Сидя раскорякой на завалинке ветхой и кажущейся заброшенной избы, которую окружал небольшой участок земли и покосившийся забор, он стёр пальцем с широких и тонких губ яблочное варенье и слизнул его. Вокруг была самая отдалённая окраина слободы – дальше начинались пригородные виноградники простых астраханцев. Царские виноградники были в другой стороне, на лучших почвах и ближе к реке, для них нанимались сторожа, – а от избы коротышки не виделось ни одного сторожевой вышки. Держа обеими руками наполовину съеденный яблочный пирог, он впился в него мелкими, но острыми, как у волчонка, зубами и, откусив, зажевал неторопливо, растягивая удовольствие, на его скуластом лице отразилось счастливое умиротворение.

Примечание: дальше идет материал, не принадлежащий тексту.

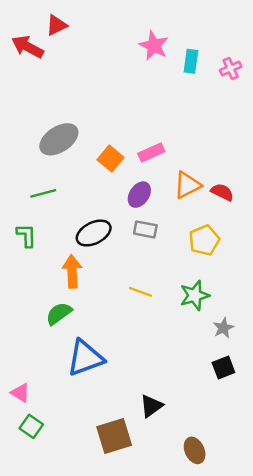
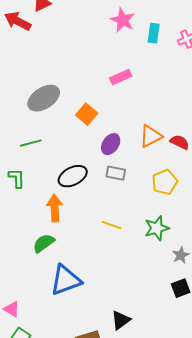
pink rectangle: (151, 153) -> (121, 77), moved

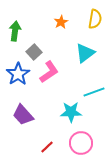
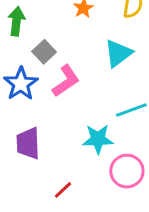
purple trapezoid: (23, 115) -> (28, 143), turned 40
pink circle: (81, 143) -> (127, 171), moved

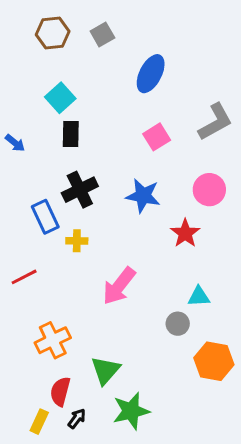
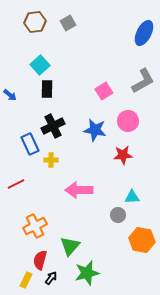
blue ellipse: (151, 74) -> (144, 33), moved
pink circle: (209, 190) -> (128, 121), moved
red star: (185, 233) -> (123, 155), turned 30
pink arrow: (119, 286) -> (79, 190), turned 52

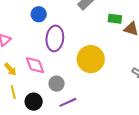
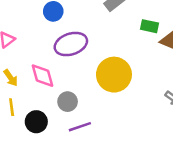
purple ellipse: (55, 38) -> (71, 44), turned 60

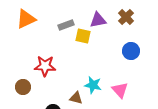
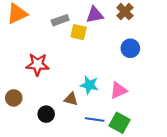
brown circle: (23, 87) -> (14, 98), moved
pink triangle: (120, 90) -> (118, 90), turned 48

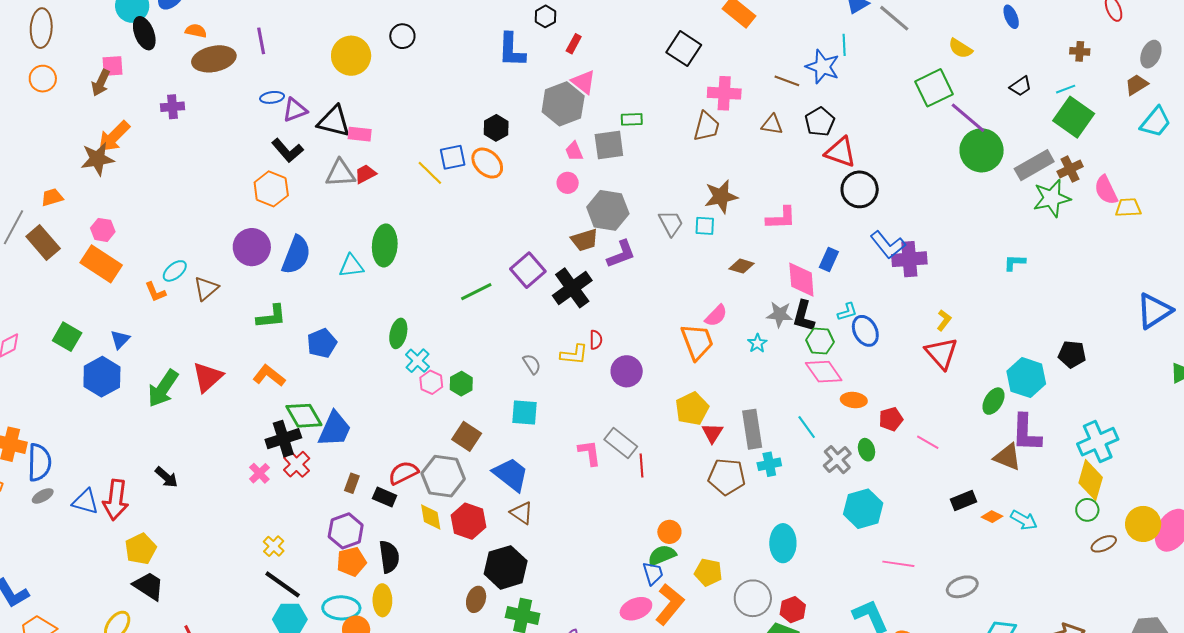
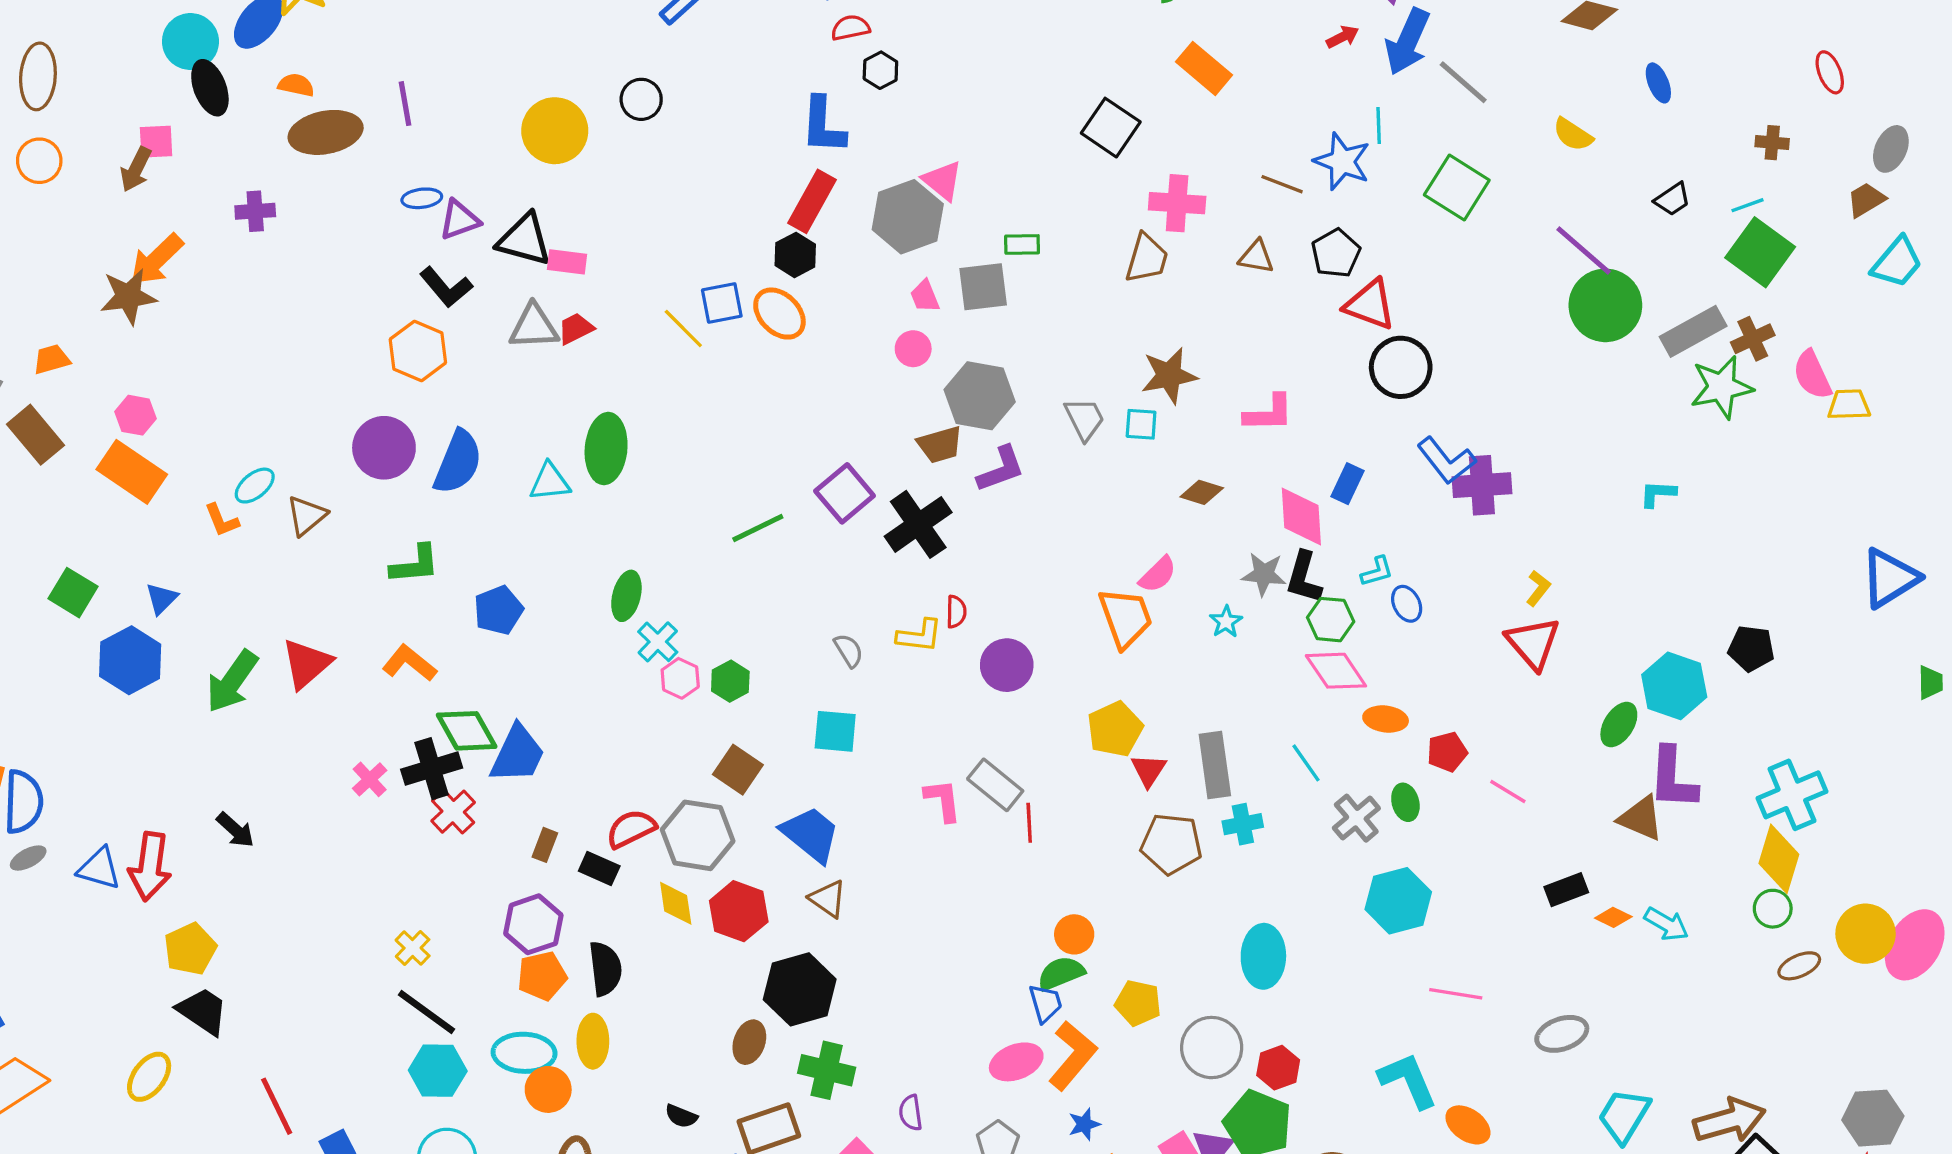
red rectangle: (574, 44) -> (812, 201), moved, size x1.8
green square: (934, 88) -> (1457, 187), moved, turned -33
blue ellipse: (865, 331) -> (1407, 604), size x0.7
pink cross: (259, 473) -> (370, 779), moved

– Пироги люблю, – с полным ртом, однако внятно объяснил он Плосконосу.
Плосконос стоял перед ним с широко расставленными ногами и, хмурясь, разглядывал его и прикидывал обоснованность запрошенной оплаты за несложную и одновременно непростую услугу. Наконец, согласился:
– Пусть так. Получишь свой рубль.
Рыжий коротышка ухмыльнулся с плохо скрываемым недоверием.
– Половину вперёд, – он вытянул к Плосконосу мальчишескую ладонь, ясно показывая, что иначе не сдвинется с места.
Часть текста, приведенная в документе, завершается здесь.